→ **WORK INSTRUCTIONS**
Copy each line below that contains "Kekinian".

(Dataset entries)
********

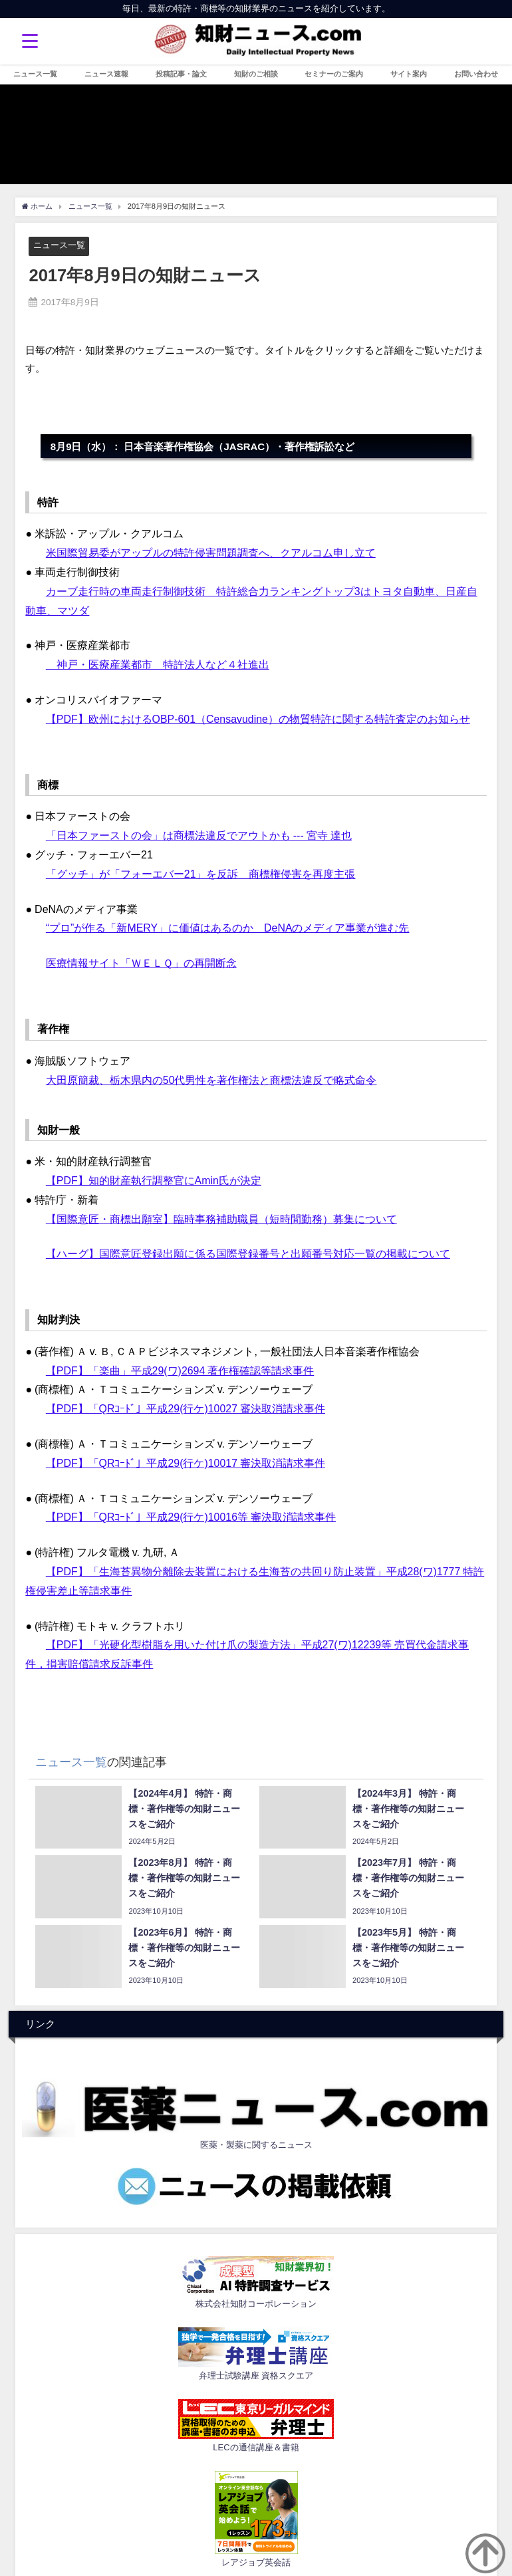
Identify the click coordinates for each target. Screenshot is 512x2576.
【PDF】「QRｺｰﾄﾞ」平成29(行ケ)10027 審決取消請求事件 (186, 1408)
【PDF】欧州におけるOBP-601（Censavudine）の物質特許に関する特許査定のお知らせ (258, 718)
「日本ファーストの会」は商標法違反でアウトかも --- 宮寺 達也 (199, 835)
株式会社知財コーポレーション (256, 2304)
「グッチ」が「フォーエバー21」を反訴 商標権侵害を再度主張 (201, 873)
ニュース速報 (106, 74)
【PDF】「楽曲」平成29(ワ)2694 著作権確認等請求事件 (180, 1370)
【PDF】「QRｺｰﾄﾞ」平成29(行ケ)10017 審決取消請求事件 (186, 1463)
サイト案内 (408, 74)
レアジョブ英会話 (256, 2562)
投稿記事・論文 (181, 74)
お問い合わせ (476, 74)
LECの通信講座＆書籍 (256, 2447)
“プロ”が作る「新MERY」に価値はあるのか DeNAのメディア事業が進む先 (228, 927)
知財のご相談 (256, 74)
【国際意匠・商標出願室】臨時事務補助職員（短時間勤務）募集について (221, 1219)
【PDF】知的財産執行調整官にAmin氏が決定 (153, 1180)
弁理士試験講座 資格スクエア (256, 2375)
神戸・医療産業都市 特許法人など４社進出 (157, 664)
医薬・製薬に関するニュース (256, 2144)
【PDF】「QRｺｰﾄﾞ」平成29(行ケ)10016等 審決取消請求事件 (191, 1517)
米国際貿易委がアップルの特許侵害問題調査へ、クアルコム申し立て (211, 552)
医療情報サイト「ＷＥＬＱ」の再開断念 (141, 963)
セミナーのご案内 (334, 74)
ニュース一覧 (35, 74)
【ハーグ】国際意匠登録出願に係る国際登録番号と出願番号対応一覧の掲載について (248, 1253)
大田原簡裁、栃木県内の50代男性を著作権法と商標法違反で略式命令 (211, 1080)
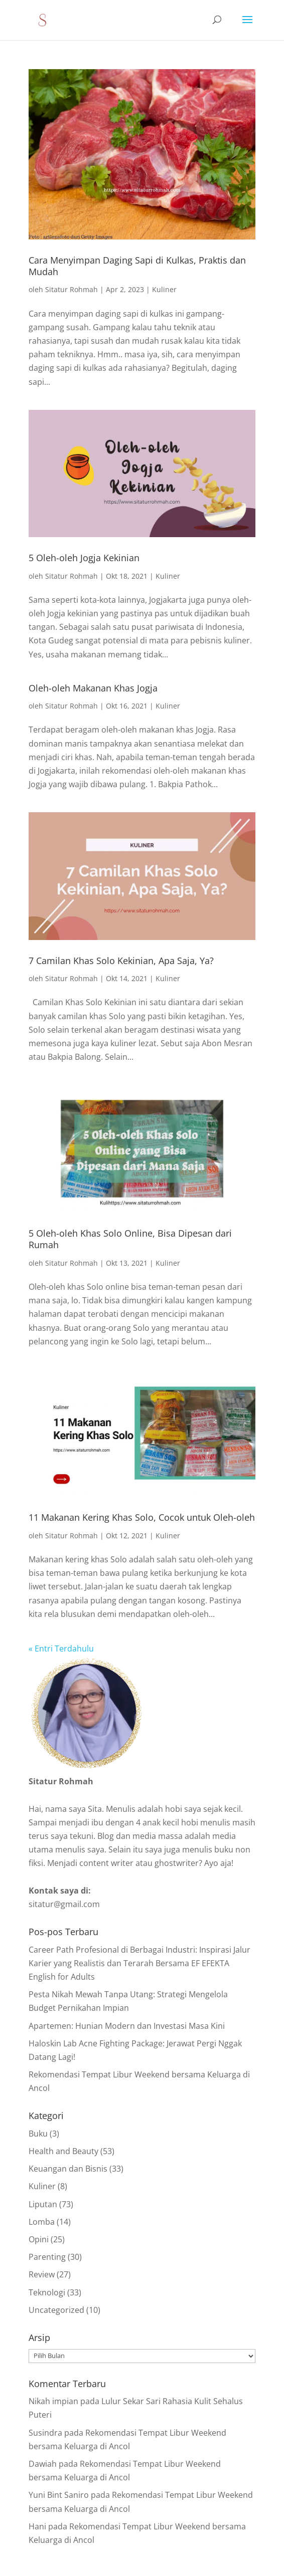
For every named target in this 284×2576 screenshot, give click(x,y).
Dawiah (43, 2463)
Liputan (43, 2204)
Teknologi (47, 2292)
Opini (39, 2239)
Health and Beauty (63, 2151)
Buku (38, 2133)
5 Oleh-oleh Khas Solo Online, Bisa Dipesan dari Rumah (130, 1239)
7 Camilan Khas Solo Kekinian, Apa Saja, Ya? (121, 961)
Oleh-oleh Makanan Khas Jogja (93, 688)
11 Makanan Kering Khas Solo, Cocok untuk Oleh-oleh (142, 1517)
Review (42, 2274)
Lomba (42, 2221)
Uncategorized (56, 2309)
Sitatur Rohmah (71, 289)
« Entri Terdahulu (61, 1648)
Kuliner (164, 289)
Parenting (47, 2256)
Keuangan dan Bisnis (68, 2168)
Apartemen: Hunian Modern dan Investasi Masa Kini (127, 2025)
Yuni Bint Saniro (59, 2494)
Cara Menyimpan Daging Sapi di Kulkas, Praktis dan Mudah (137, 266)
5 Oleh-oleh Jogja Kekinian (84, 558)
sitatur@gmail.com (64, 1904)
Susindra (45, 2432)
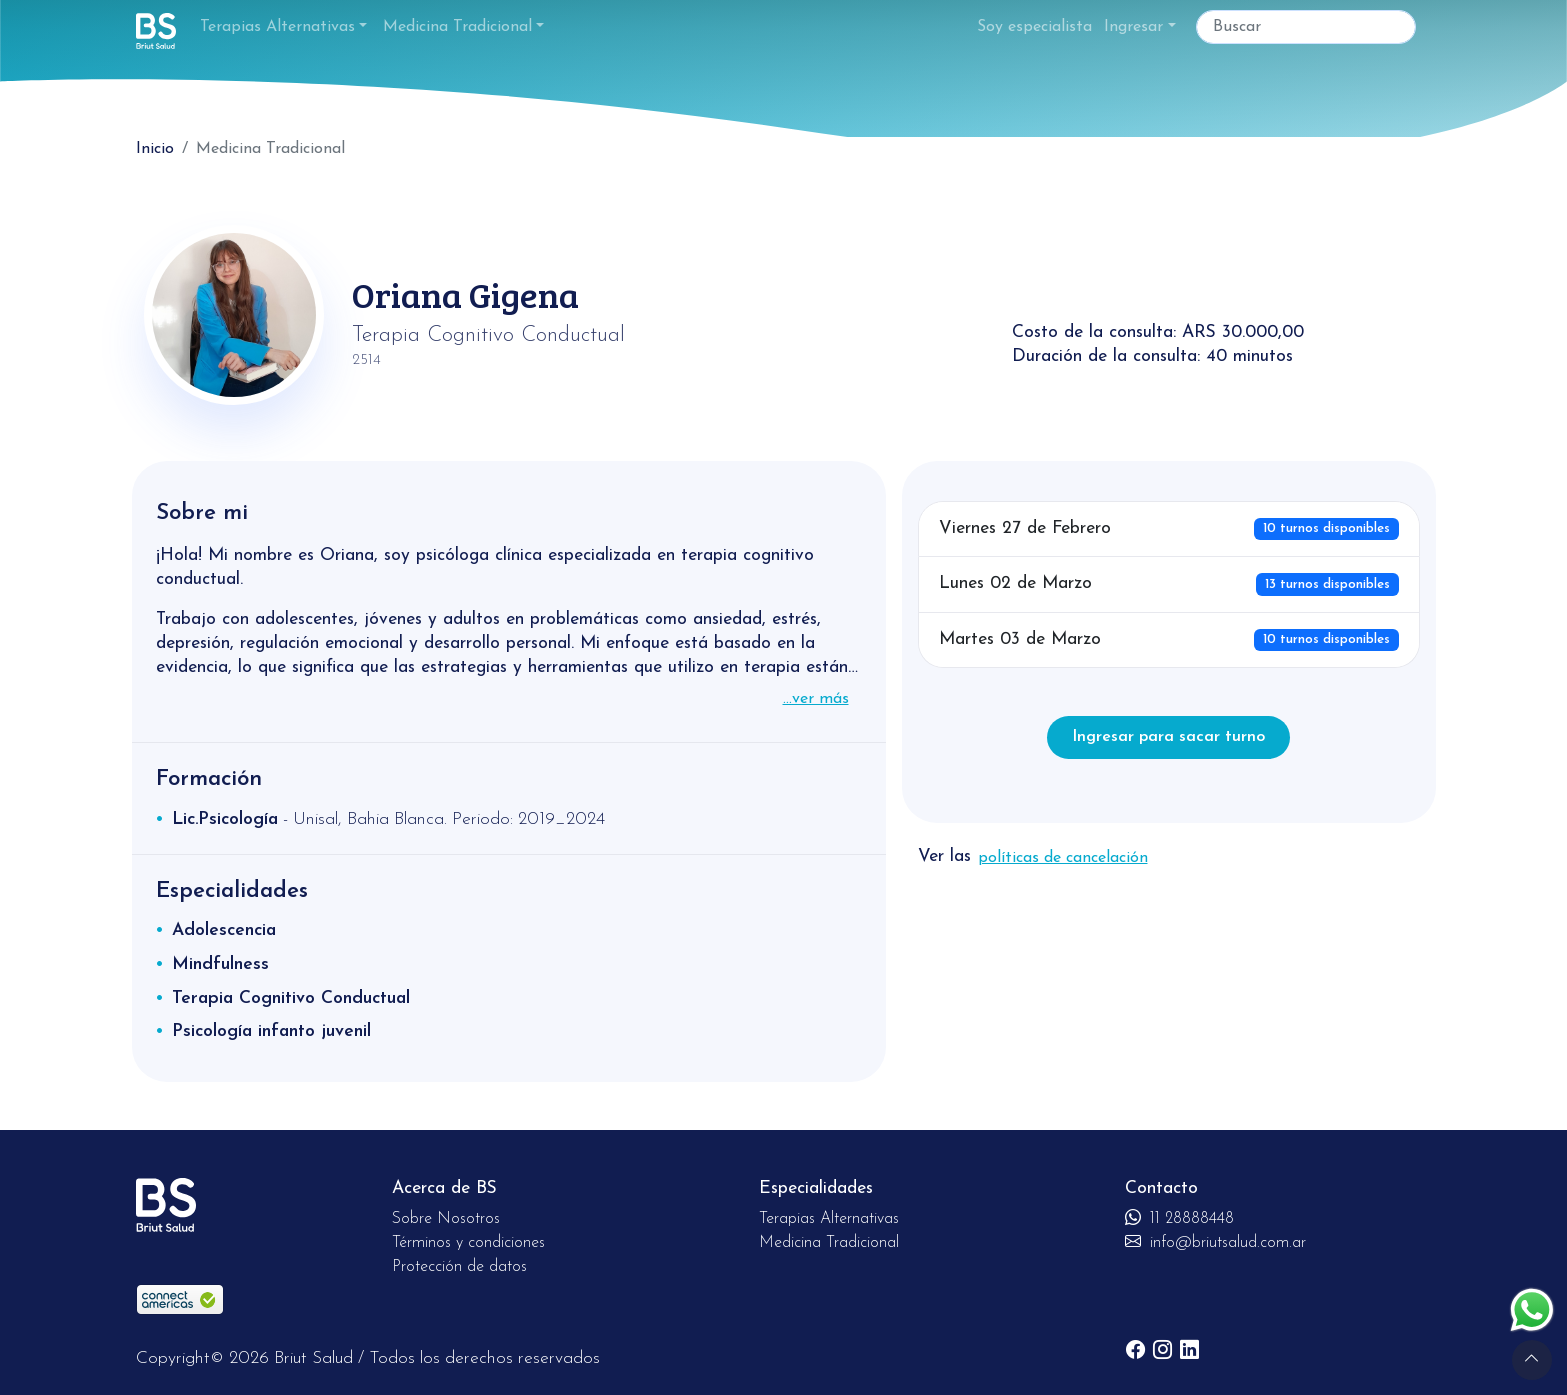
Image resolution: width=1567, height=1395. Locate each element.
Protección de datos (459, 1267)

********

→ **ANSWER TO THIS PROBLEM**
7 Camilan Khas Solo Kekinian, Apa Saja, Ya? (121, 961)
5 Oleh-oleh Jogja Kekinian (84, 558)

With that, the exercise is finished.